In less then six months it will mark the 150th anniversary of the Union Pacific. They have a website dedicated to that. http://up150.com/

Any thoughts on this?


----------



## Blackwolf (Jan 11, 2012)

A pipe-dream for sure, but maybe as an anniversary 'gift' to the traveling public, UP will re-introduce passenger travel! Bring back some of the old names, place an order for a new fleet of rolling stock to complement the Heritage cars they still retain!

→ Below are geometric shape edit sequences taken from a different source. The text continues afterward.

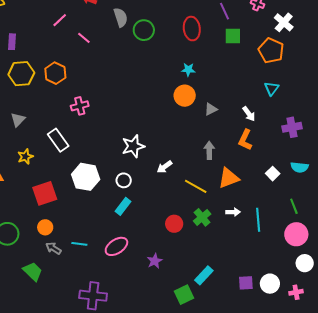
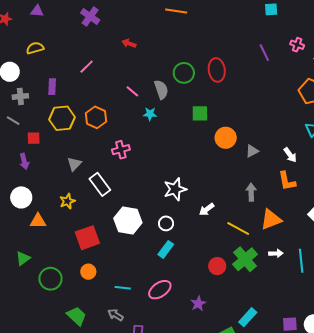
gray semicircle: (121, 17) -> (161, 90), moved
pink line: (60, 20) -> (87, 67), moved
red ellipse: (192, 29) -> (217, 70), moved
green square: (233, 36) -> (200, 113), moved
pink line: (84, 38) -> (132, 91), moved
cyan star: (188, 70) -> (150, 114), moved
gray triangle: (18, 120) -> (74, 164), moved
orange L-shape: (245, 140) -> (287, 181), turned -35
green cross: (202, 217) -> (245, 259), size x1.4
gray arrow: (53, 248) -> (116, 315), moved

Impossible, yes. But something to smile about while sitting on a siding waiting for a UP stack train to pass while aboard the California Zephyr...


----------



## Caesar La Rock (Jan 11, 2012)

Blackwolf said:


> A pipe-dream for sure, but maybe as an anniversary 'gift' to the traveling public, UP will re-introduce passenger travel! Bring back some of the old names, place an order for a new fleet of rolling stock to complement the Heritage cars they still retain!
> 
> Impossible, yes. But something to smile about while sitting on a siding waiting for a UP stack train to pass while aboard the California Zephyr...


If passenger trains return to glory they had in the past when UP ran them then I could see that pipe-dream possibly becoming a reality. But until that happens it's fun to dream.


----------



## MikefromCrete (Jan 11, 2012)

THE CJ said:


> Blackwolf said:
> 
> 
> > A pipe-dream for sure, but maybe as an anniversary 'gift' to the traveling public, UP will re-introduce passenger travel! Bring back some of the old names, place an order for a new fleet of rolling stock to complement the Heritage cars they still retain!
> ...


What are you guys smoking? This is the Union Pacific we're talking about! A great transportation company, but one that wants nothing to do with passenger service.


----------



## Caesar La Rock (Jan 13, 2012)

MikefromCrete said:


> THE CJ said:
> 
> 
> > Blackwolf said:
> ...


If passenger trains ever do become a money maker again you can bet the Union Pacific would jump on it. But it's like I said. It's fun to dream.


----------